There are even question marks about Chelsea's Belgian contingent, despite the fact that their team has won both games and has qualified for the second round. Prior to the tournament, there was much talk about Hazard having failed to reproduce his mesmeric club form on the international stage and, having watched Belgium's first two games, it is easy to see why. While the squad is filled with gifted players, the tactic appears to be that once Hazard has possession he no longer needs the assistance of his teammates; the result being that he is left consistently isolated and outnumbered. There have been glimpses of his genius -- as seen in his assists for the winning goals against Algeria and Russia -- though far too few for anyone's liking. Another factor is the slow tempo employed by Belgium and it is no surprise that those two assists arrived when the pace quickened.
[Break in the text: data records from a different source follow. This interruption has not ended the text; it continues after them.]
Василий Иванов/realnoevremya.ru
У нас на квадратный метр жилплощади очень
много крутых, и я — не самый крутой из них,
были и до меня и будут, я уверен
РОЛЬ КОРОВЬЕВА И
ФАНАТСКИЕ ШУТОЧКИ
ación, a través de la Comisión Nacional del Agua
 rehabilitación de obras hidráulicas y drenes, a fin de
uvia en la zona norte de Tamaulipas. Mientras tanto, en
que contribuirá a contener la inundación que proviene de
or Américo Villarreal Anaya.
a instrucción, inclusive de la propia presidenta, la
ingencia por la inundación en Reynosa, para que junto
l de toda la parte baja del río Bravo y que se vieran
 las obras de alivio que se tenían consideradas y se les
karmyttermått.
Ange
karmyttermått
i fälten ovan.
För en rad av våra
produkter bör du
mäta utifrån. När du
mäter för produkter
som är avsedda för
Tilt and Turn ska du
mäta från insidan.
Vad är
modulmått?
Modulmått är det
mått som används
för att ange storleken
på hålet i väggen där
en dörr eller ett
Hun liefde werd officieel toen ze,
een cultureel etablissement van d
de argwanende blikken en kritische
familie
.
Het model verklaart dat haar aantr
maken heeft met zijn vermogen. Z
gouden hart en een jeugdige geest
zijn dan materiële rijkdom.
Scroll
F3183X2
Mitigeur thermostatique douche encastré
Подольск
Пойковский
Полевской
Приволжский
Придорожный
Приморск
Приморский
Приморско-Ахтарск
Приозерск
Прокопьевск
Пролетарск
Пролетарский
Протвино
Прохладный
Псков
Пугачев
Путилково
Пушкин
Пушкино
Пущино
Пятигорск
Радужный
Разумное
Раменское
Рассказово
Elsewhere in their team, Romelu Lukaku has flattered to deceive. The striker has exhibited little movement and poor body language as he ambled through both Belgium's opening fixtures before being substituted for the much livelier Divock Origi. Lukaku might point to an injury picked up in the build up to the tournament as mitigation, but Jose Mourinho is not likely to have been too impressed by his performances. The Portuguese, however, will have been encouraged by the returning Thibaut Courtois who has looked steady if unspectacular in both matches.
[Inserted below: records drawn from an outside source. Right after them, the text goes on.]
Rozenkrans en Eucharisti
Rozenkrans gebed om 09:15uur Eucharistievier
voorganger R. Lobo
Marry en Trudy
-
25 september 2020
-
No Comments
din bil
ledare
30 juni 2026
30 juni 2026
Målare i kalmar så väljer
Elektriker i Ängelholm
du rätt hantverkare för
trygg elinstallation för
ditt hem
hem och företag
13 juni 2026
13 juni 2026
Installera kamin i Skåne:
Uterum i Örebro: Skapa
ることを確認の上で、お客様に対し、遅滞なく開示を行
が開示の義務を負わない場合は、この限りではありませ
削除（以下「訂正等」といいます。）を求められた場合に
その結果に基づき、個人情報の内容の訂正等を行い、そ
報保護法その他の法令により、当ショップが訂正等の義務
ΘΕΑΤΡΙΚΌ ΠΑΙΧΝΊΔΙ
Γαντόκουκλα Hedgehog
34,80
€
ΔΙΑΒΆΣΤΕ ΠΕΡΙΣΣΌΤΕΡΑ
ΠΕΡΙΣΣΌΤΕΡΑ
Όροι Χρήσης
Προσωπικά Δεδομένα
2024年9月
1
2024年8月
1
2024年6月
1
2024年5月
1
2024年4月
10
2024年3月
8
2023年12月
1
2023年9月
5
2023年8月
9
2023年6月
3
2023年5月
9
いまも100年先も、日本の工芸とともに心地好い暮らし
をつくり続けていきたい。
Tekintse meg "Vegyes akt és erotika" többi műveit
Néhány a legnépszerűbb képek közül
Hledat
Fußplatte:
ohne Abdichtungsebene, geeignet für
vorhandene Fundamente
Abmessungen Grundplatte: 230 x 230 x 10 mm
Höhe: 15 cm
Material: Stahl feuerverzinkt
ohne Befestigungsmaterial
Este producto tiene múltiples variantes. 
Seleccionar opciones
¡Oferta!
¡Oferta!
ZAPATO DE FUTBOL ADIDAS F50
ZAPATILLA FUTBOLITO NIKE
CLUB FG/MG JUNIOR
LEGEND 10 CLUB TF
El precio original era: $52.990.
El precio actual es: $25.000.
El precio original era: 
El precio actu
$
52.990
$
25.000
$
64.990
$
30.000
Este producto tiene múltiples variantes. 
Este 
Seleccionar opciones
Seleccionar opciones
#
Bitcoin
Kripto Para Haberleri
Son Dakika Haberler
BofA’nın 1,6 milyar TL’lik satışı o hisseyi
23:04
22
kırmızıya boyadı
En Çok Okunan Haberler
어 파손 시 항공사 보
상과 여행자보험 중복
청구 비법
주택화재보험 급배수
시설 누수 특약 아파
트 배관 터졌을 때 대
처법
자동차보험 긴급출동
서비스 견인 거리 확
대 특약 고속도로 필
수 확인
In a similar vein to Belgium, Brazil have spluttered rather than cruised into the knockout stages with both Ramires and Willian used sparingly. Oscar shone in the opening day win over Croatia, netting the final goal, but has only flickered since then.
Away from the established stars, the World Cup has also allowed Chelsea supporters to run the rule over two of their loanees. Kenneth Omeruo has not looked out of place at international level for Nigeria and will have pleased his club manager; as will Christian Atsu whose pace and trickery have caught the eye for Ghana. If he can add a decent final ball to his repertoire then Chelsea could have yet more competition in attacking areas of the squad.
All in all, Chelsea's presence in Brazil has not yet been an especially productive one, though there is a silver lining. For starters, it is not inconceivable that some of those currently starring in South America could end up in West London. The Blues are looking for strikers and Colombian Jackson Martinez's name has often been linked with the club of late. His goalscoring exploits will certainly have been noted by Mourinho, as will those of his teammate James Rodriguez.
But more importantly, the relative failures of those at the World Cup could actually have a positive effect on Chelsea's forthcoming season. The campaign following a major summer international tournament is often blighted at the start for the top clubs due to the fatigue of those that competed deep into the latter stages. While that issue might affect Hazard, Courtois, Ramires, Oscar and Andre Schurrle amongst others, there will be no such problem for the rest. Azpilicueta, Fabregas, Costa, Torres and Cahill will now be able to get a decent preseason under their belt along with the likes of John Terry, Nemanja Matic and Branislav Ivanovic and those others that did not take part in the World Cup.
Those returning early from Brazil might have be hugely disappointed at this moment in time, though their sadness will be assuaged should it give them the stamina to win major silverware for Chelsea next season.